Reputation: 599
For a project, i work a lot with large volumes of encrypted data which is used read heavy. Since decryption takes much longer than inflating i'm willing to deflate the data before encrypting and storing.
The difficulty i'm facing is that the data is stored in fixed length chunks or pages. These chunks on disk need to remain fixed length in order for fast page lookup. So basically i'm trying to deflate as much data as possible into a fixed size page.
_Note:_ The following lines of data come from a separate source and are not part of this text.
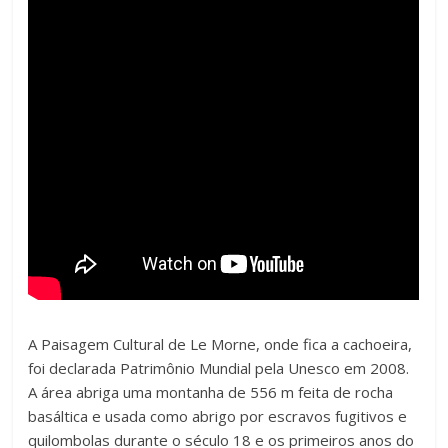
A Paisagem Cultural de Le Morne, onde fica a cachoeira,
foi declarada Patrimônio Mundial pela Unesco em 2008.
A área abriga uma montanha de 556 m feita de rocha
basáltica e usada como abrigo por escravos fugitivos e
quilombolas durante o século 18 e os primeiros anos do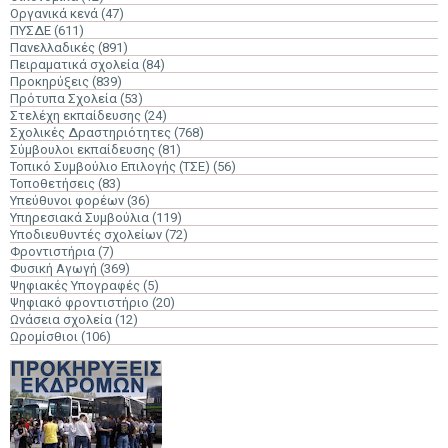
Οργανικά κενά
(47)
ΠΥΣΔΕ
(611)
Πανελλαδικές
(891)
Πειραματικά σχολεία
(84)
Προκηρύξεις
(839)
Πρότυπα Σχολεία
(53)
Στελέχη εκπαίδευσης
(24)
Σχολικές Δραστηριότητες
(768)
Σύμβουλοι εκπαίδευσης
(81)
Τοπικό Συμβούλιο Επιλογής (ΤΣΕ)
(56)
Τοποθετήσεις
(83)
Υπεύθυνοι φορέων
(36)
Υπηρεσιακά Συμβούλια
(119)
Υποδιευθυντές σχολείων
(72)
Φροντιστήρια
(7)
Φυσική Αγωγή
(369)
Ψηφιακές Υπογραφές
(5)
Ψηφιακό φροντιστήριο
(20)
Ωνάσεια σχολεία
(12)
Ωρομίσθιοι
(106)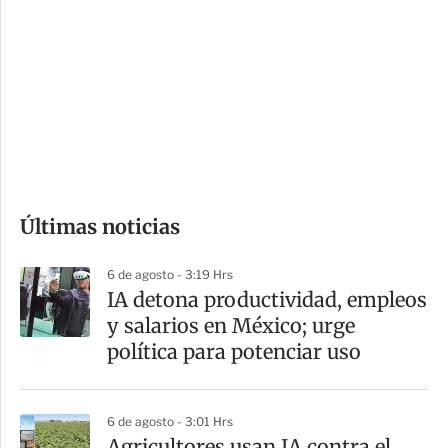
o
d
n
a
e
r
s
d
e
c
o
Últimas noticias
m
p
6 de agosto - 3:19 Hrs
a
IA detona productividad, empleos
r
y salarios en México; urge
t
política para potenciar uso
i
r
6 de agosto - 3:01 Hrs
Agricultores usan IA contra el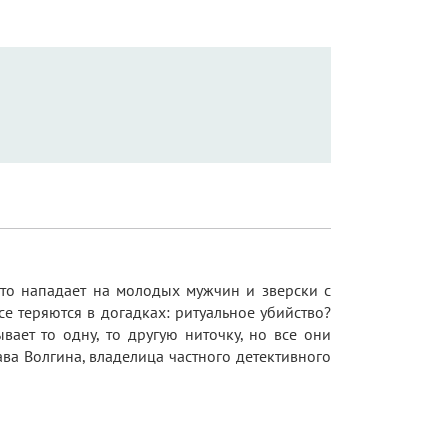
кто нападает на молодых мужчин и зверски с
е теряются в догадках: ритуальное убийство?
ает то одну, то другую ниточку, но все они
ва Волгина, владелица частного детективного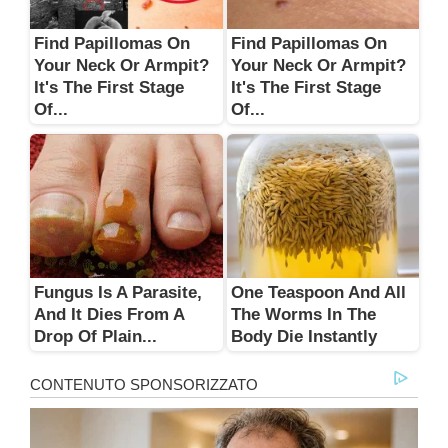
Find Papillomas On
Find Papillomas On
Your Neck Or Armpit?
Your Neck Or Armpit?
It's The First Stage
It's The First Stage
Of...
Of...
Fungus Is A Parasite,
One Teaspoon And All
And It Dies From A
The Worms In The
Drop Of Plain...
Body Die Instantly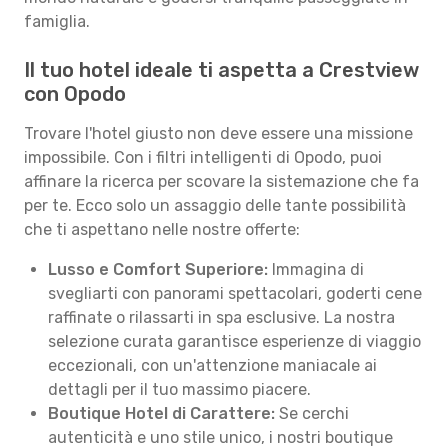
famiglia.
Il tuo hotel ideale ti aspetta a Crestview
con Opodo
Trovare l'hotel giusto non deve essere una missione
impossibile. Con i filtri intelligenti di Opodo, puoi
affinare la ricerca per scovare la sistemazione che fa
per te. Ecco solo un assaggio delle tante possibilità
che ti aspettano nelle nostre offerte:
Lusso e Comfort Superiore:
Immagina di
svegliarti con panorami spettacolari, goderti cene
raffinate o rilassarti in spa esclusive. La nostra
selezione curata garantisce esperienze di viaggio
eccezionali, con un'attenzione maniacale ai
dettagli per il tuo massimo piacere.
Boutique Hotel di Carattere:
Se cerchi
autenticità e uno stile unico, i nostri boutique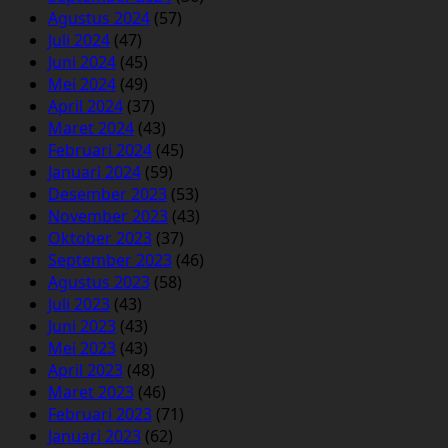
Agustus 2024
(57)
Juli 2024
(47)
Juni 2024
(45)
Mei 2024
(49)
April 2024
(37)
Maret 2024
(43)
Februari 2024
(45)
Januari 2024
(59)
Desember 2023
(53)
November 2023
(43)
Oktober 2023
(37)
September 2023
(46)
Agustus 2023
(58)
Juli 2023
(43)
Juni 2023
(43)
Mei 2023
(43)
April 2023
(48)
Maret 2023
(46)
Februari 2023
(71)
Januari 2023
(62)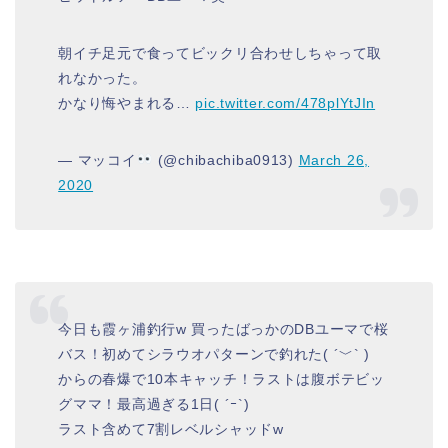
朝イチ足元で食ってビックリ合わせしちゃって取
れなかった。
かなり悔やまれる…
pic.twitter.com/478plYtJIn
— マッコイ
(@chibachiba0913)
March 26,
2020
今日も霞ヶ浦釣行w 買ったばっかのDBユーマで桜
バス！初めてシラウオパターンで釣れた( ´﹀` )
からの春爆で10本キャッチ！ラストは腹ボテビッ
グママ！最高過ぎる1日( ´ｰ`)
ラスト含めて7割レベルシャッドw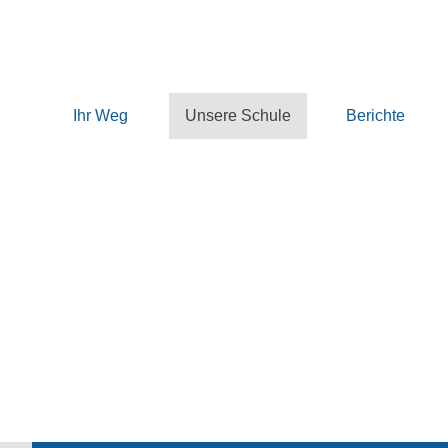
Ihr Weg
Unsere Schule
Berichte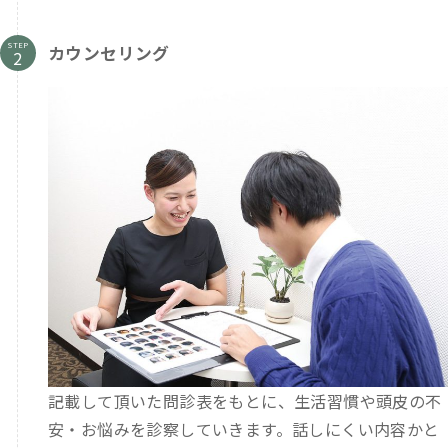
STEP
カウンセリング
記載して頂いた問診表をもとに、生活習慣や頭皮の不
安・お悩みを診察していきます。話しにくい内容かと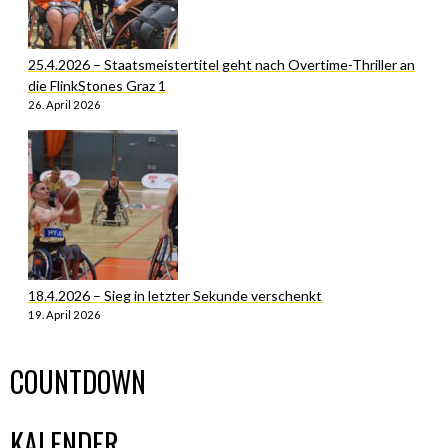
25.4.2026 – Staatsmeistertitel geht nach Overtime-Thriller an
die FlinkStones Graz 1
26. April 2026
18.4.2026 – Sieg in letzter Sekunde verschenkt
19. April 2026
COUNTDOWN
KALENDER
At current i'm trying to find a good approach to do so. However, at this moment i'm a bit stuck at trailing the compressed size each time data is added and the uncompressed size is near the page limit. (since data can in theory also grow a bit due to compression if the entropy of the data is very high). Currently, i'm trying the following approach:
final Deflater deflater = new Deflater();//Deflater.HUFFMAN_ONLY);
final Inflater inflater = new Inflater();
long start;
long duration;
int freeSpace = size;
int fill = 0;
byte[] page;
final byte[] buf = new byte[8];
deflater.reset();
try( ByteArrayOutputStream boas = new ByteArrayOutputStream(size);
DeflaterOutputStream dos = new DeflaterOutputStream(boas, deflater, size, true)){
start = System.currentTimeMillis();
while(true){
long compressable = (long) (Random.nextLong(30) + 100);
fill += ByteTools.longToByteArray(compressable, buf, 0, 8);
dos.write(buf);
freeSpace = size - boas.size();
if(freeSpace < 16){
System.out.println(boas.size());
dos.finish();
System.out.println(boas.size());
page = boas.toByteArray();
break;
}
}
duration = System.currentTimeMillis() - start;
}
The above code is functional for deflating, however the length of the output is increased dramatically upon the dos.finished(). which is not surprising, however is there any good way of determining the resulting output size, or are there other compression scheme's that are more appropriate for the task?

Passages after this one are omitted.